Start of Dataset records

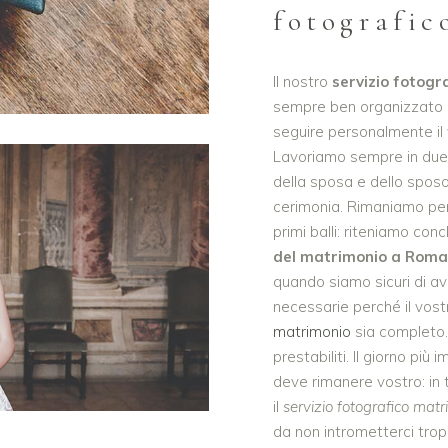
fotografic
Il nostro
servizio fotog
sempre ben organizzato 
seguire personalmente il
Lavoriamo sempre in due. 
della sposa e dello sposo
cerimonia. Rimaniamo per 
primi balli: riteniamo conc
del matrimonio a Roma
quando siamo sicuri di av
necessarie perché il vos
matrimonio
sia completo
prestabiliti. Il giorno più
deve rimanere vostro: in 
il
servizio fotografico ma
da non intrometterci trop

End of Dataset records

**Your assignment**
What you copy out must be exactly the lines from the line containing "cerimonia. Rimaniamo per" through the end of the records.

**Reply to the task**
cerimonia. Rimaniamo per 
primi balli: riteniamo conc
del matrimonio a Roma
quando siamo sicuri di av
necessarie perché il vos
matrimonio
sia completo
prestabiliti. Il giorno più
deve rimanere vostro: in 
il
servizio fotografico ma
da non intrometterci trop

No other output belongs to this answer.